Fortune`s work is presented widely nationally and internationally in a variety of contexts, ranging from gallery and off-site presentations through to single screen presentations in film and video art festivals. Since the beginning of 2007 his work has been presented in over 100 shows in a total of twenty-five countries spanning from Armenia to Venezuela and from Kilnaboy to Claremorris. His work is also housed in many public and private collections throughout Ireland including the OPW and University College Cork.

He artistic practice spans the formats of writing, video and photography. Working predominantly in video and photography, his work explores the circumstantial boundaries between art and culture, folklore and interpretation and fact and fiction.

Fortunes practice revolves around the collection of material. He does not script or storyboard, instead he generates material out of the relationships and experiences he develops with the people and circumstances he encounters. Fortune combines the stand-alone idiosyncrasies of people and incidents in everyday life, with complex and visually careful and contemplative treatments that adeptly handle the aesthetics of repetition, humour, obscurity, strangeness and intimacy.

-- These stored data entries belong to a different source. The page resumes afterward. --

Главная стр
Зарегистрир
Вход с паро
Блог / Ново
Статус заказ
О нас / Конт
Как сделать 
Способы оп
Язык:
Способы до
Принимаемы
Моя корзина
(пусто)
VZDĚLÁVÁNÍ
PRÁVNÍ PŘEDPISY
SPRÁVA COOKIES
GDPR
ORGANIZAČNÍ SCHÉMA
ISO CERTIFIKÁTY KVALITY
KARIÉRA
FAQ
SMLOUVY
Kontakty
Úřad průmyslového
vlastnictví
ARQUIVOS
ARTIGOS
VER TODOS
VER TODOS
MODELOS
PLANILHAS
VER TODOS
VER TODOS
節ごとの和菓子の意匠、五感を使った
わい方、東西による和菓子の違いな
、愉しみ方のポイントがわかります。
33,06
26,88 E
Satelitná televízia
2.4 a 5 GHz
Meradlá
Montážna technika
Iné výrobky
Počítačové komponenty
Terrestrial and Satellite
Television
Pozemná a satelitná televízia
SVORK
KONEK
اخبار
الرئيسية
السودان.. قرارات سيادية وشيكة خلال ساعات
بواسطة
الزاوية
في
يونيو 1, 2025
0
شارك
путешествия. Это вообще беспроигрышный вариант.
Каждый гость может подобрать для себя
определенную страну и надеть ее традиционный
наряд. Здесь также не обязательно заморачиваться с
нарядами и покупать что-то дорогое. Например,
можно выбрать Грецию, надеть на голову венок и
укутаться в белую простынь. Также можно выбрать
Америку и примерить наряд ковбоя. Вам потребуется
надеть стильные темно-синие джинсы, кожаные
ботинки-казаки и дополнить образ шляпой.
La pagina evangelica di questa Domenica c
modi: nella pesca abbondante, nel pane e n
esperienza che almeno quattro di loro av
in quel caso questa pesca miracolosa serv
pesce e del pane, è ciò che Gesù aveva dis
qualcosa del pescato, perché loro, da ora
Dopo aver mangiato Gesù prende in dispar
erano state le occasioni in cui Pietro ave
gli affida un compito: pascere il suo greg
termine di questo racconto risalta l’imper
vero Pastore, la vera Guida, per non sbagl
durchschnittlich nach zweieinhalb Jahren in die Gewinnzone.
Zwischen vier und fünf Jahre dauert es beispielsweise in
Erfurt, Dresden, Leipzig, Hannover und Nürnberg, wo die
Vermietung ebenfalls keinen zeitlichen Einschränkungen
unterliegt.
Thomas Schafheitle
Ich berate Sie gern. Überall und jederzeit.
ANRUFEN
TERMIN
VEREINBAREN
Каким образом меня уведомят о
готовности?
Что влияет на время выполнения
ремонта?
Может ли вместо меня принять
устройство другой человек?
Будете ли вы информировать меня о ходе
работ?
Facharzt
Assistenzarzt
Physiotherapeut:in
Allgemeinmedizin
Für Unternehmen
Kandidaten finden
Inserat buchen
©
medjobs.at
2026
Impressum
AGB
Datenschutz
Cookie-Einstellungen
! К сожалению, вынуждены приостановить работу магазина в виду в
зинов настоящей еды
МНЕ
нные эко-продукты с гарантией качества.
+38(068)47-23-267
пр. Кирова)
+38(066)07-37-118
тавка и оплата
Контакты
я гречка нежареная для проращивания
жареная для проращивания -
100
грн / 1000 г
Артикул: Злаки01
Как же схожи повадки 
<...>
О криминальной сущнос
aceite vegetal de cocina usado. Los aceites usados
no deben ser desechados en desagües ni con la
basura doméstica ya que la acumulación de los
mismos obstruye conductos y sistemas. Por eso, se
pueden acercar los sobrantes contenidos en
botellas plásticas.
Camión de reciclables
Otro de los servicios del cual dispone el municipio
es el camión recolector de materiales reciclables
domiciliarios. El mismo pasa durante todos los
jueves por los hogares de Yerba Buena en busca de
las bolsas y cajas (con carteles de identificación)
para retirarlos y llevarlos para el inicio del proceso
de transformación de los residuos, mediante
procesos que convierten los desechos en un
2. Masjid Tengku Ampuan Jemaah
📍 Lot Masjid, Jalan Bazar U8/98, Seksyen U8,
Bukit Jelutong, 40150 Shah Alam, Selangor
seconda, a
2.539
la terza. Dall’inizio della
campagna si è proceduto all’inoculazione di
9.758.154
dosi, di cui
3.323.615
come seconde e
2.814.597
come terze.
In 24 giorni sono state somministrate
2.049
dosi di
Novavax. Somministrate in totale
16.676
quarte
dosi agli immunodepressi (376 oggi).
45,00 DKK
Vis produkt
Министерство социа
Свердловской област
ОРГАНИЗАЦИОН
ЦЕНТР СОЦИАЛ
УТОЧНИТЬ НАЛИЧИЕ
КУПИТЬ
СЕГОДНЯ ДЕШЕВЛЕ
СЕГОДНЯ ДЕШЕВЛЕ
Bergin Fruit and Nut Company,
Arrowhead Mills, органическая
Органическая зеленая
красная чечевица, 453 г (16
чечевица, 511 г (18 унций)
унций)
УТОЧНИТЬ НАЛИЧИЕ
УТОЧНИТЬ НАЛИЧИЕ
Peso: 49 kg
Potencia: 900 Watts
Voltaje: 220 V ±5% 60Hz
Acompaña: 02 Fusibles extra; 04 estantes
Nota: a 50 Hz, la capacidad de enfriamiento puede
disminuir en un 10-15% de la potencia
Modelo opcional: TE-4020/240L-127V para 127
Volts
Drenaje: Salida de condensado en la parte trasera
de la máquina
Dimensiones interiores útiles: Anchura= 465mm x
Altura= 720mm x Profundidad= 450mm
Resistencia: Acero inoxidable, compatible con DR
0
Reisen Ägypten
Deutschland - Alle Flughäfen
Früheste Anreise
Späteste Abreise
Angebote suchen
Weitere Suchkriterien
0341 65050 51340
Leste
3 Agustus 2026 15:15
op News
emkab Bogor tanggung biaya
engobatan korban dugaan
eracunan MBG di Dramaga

In much of his video work the camera remains static, where editing is only ever employed out of necessity rather than luxury. Although referring to the form of the documentary, all evidence of the documenter or narrator is removed. The intimate nature of the relationships with the people and circumstances he encounters, and the subsequent reflective treatment of the material at hand is a key feature of his work.

Much of Fortunes work borrows heavily from accepted contemporary methodologies of recording, documenting and presenting information. As a result, he utilizes the mediums of home videos, snap photography and the printed media within his work.